Hi Gregor,

I have had some more time to think about this issue.

In an ideal world the combination of genus and specific epithet should map to one concept.

I believe that was Linnaeus's original intent.

Unfortunately the current system seems to have strayed from this original goal.

Also, it was unanticipated that changes in phylogenetic thinking would cause as many changes to the "identifier: or name for a given species.

Dima and I came up with the somewhat strange URI's for name strings so we could look at ways to connect some sort of species concept to the various names in the GNI.

The GNI itself does not always know what kind of thing a given name string represents.

It also does not know if a given name string is valid or not.

The GNI needs some additional parts to make sense of these.
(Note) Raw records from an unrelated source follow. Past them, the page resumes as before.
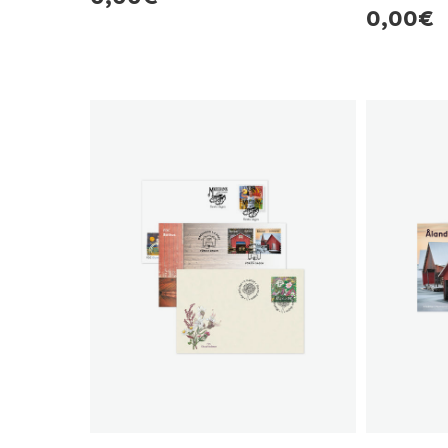
Regula
0,00€
price
price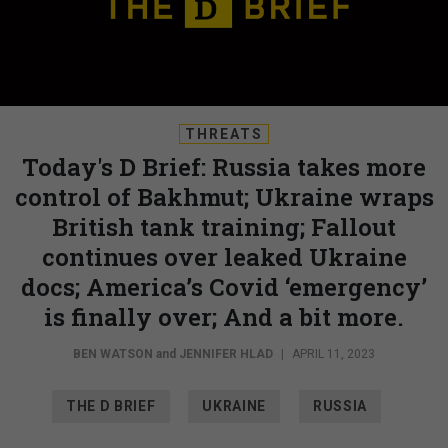
THREATS
Today's D Brief: Russia takes more
control of Bakhmut; Ukraine wraps
British tank training; Fallout
continues over leaked Ukraine
docs; America’s Covid ‘emergency’
is finally over; And a bit more.
BEN WATSON
and
JENNIFER HLAD
|
APRIL 11, 2023
THE D BRIEF
UKRAINE
RUSSIA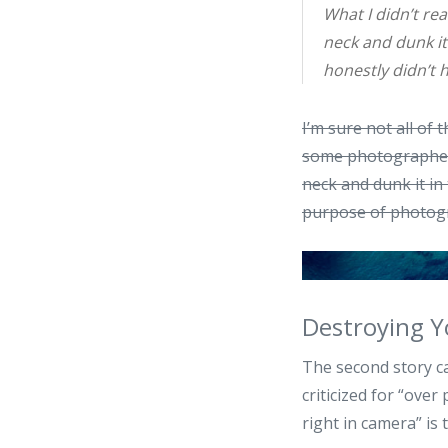
What I didn’t rea
neck and dunk it 
honestly didn’t 
I’m sure not all of
some photographers
neck and dunk it in 
purpose of photogr
Destroying Y
The second story c
criticized for “ove
right in camera” is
I will leave it to others to describe those additional parts.

After looking through a large set of species related publications etc. it is clear that the vast majority of information sources only list the genus and specific epithet.
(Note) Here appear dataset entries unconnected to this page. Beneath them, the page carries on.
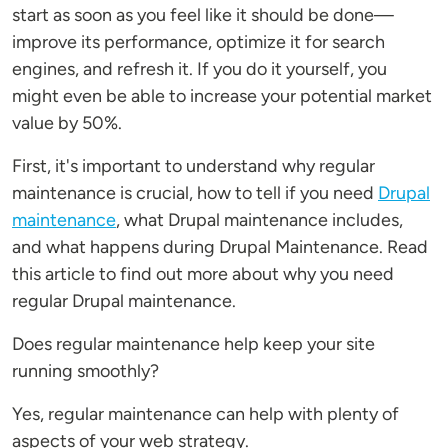
start as soon as you feel like it should be done—
improve its performance, optimize it for search
engines, and refresh it. If you do it yourself, you
might even be able to increase your potential market
value by 50%.
First, it's important to understand why regular
maintenance is crucial, how to tell if you need
Drupal
maintenance
, what Drupal maintenance includes,
and what happens during Drupal Maintenance. Read
this article to find out more about why you need
regular Drupal maintenance.
Does regular maintenance help keep your site
running smoothly?
Yes, regular maintenance can help with plenty of
aspects of your web strategy.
To make sense of those and do entity extraction etc. I think the following service would be useful.

You have a name, lets say Duplictus annoyii.
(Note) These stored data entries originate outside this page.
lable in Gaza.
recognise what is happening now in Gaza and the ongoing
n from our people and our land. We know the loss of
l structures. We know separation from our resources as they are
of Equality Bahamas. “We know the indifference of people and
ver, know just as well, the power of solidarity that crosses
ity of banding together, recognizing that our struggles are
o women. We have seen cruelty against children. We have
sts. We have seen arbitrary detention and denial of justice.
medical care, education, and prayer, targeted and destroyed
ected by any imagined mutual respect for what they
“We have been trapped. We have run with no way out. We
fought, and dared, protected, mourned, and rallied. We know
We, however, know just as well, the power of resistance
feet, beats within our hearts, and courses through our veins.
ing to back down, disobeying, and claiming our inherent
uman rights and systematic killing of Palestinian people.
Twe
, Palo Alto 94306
To get information about what that name might be you reference a semantic web service using a URL form of the name.

http://example.org/names/Duplictus_annoyii

If you a human using a web browser this will return a page that lists all the things it might be.

Kingdom Animalia Duplictus annoyii Schmoe 1886 => appears in database in X, Y, Z
Kingdom Animalia Duplictus annoyii Schmoe 1886 sec Thomas 1920 => appears in database in A, I, P
Kingdom Plantae   Duplictus annoyii Carefulnot => appears in database M

If there are no exact matches it could return:

Similar Name Strings
Kingdom Animalia Duplictus annoyi Schmoe 1886 => appears in database in X, Y, Z
Kingdom Plantae   Duplictus annous Carefulnot  => appears in database in A, I, P
Kingdom Plantae   Duplictus annous Carefulnot  => appears in database M
Kingdom Plantae   Duplicta  annous (Carefulnot)  => appears in database in X, Y, Z

A semantic web program would receive an RDF version of the information above and could use various heuristics to determine which are the most likely full names.

Eventually the service could also include opinions about which name variants are valid and which are not.

Felis concolor => Felis concolor Linnaeus 1771

"Valid" names would include properly formed synonyms so Felis concolor would return Felis concolor Linnaeus 1771.

The associated URLs for each of these forms would be

HTML Page http://example.org/names/Duplictus_annoyii.html

RDF Page http://example.org/names/Duplictus_annoyii.rdf

This service would help map a given genus specific epithet combination to possible full scientific names with authorship.

You would need an additional even more opinionated web service that would tell you what the most current full name is for a given scientific name with authorship.

One that recognizes that "Felis concolor Linnaeus 1771" is a older synonym for "Puma concolor (Linnaeus, 1771)"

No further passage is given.